The dovelike little lady looked hurt. "Oh, my dear, I do beg your pardon!" she cried. "Of course I know, at this time of day—I'm only in the library on sufferance."

"I didn't mean you, Auntie," said Lesley, kissing her.

"Not me? Who, then——"

"But I really ought to write."

"I do hope I haven't taken your inspiration away, dearest."

"No. You've given me one."

"I'm so glad. Well, I'll run away now. I've lots of things to see to. Forget all about the Marquis of Loveland—I mean the valet. Put him out of your mind."

"Don't worry, Auntie.
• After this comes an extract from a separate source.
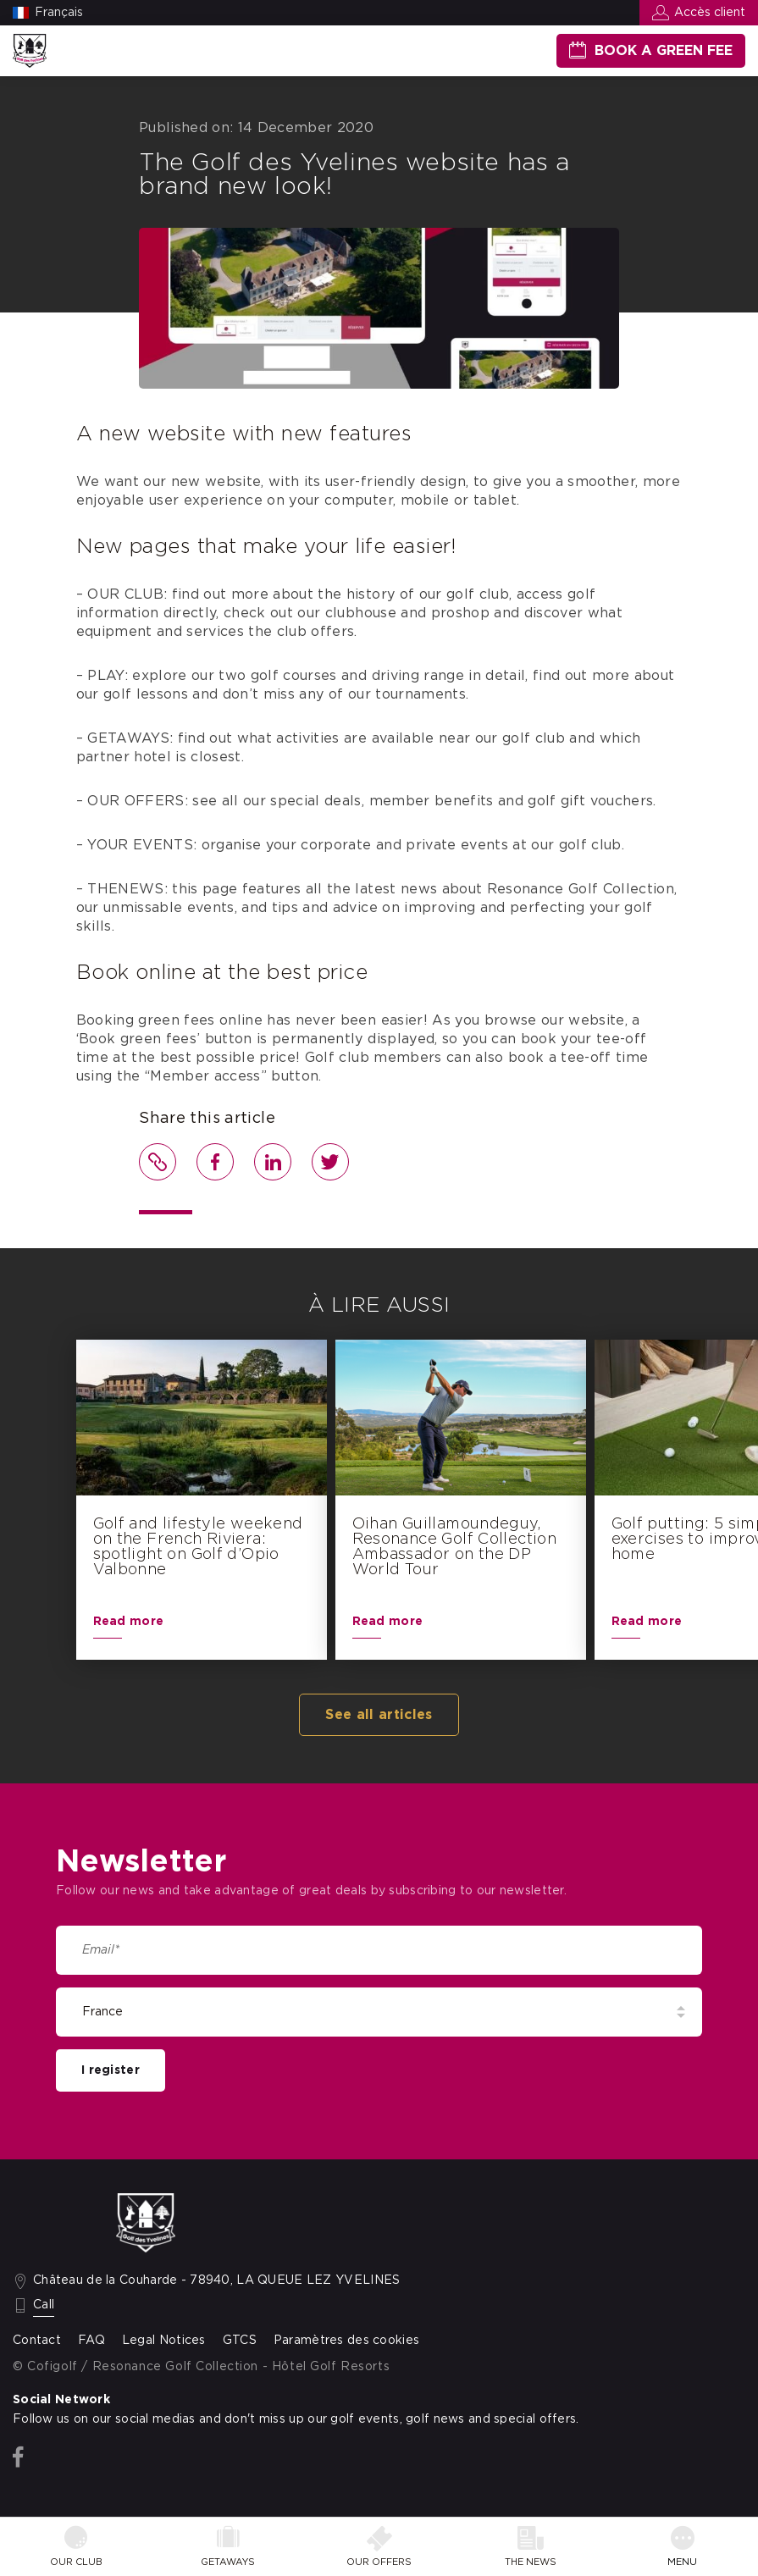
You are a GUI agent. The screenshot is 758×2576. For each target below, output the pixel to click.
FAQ (91, 2341)
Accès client (709, 13)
It's quite easy to put a valet out of a tidy, well-regulated little mind like mine."

"Think of Dick," said Mrs. Loveland. "He's going to be a splendid fellow."

"Dick's a paper doll," said Lesley.

Perhaps it was because she was not in a mood to play dolls that, when Aunt Barbara was gone, Lesley did not go back to her sofa and her story writing. She picked up the paper which Mrs. Loveland had left lying on the table, but she did not read. She merely looked at Mr. Milton's photograph. Then she went to the desk where she kept papers, and took a cheque-book from a drawer.

"No, that won't do," she said to herself, after thinking for a minute. She put the cheque-book back in its place, and opened another drawer, not locked, for neither drawers nor cupboards nor hearts were ever locked in this old-fashioned Kentucky house.

The second drawer was full of greenbacks. Perhaps it was a kind of savings bank for the young author; but, poor or rich, authors are proverbially easy about parting with their earnings, and Southern-born Lesley was no exception to the rule.

She counted out a number of bills—(more than half)—folded them up in a blank sheet of paper, torn off the writing pad, that there might be no address upon it, and pressed the flattened parcel into a large, stout envelope. This she sealed with blue sealing wax, and after a moment or two of puzzled reflection, began to print, in big black letters:

"The Marquis of Loveland
Waldorf-Astoria Hotel
New York
To be sent immediately to present address."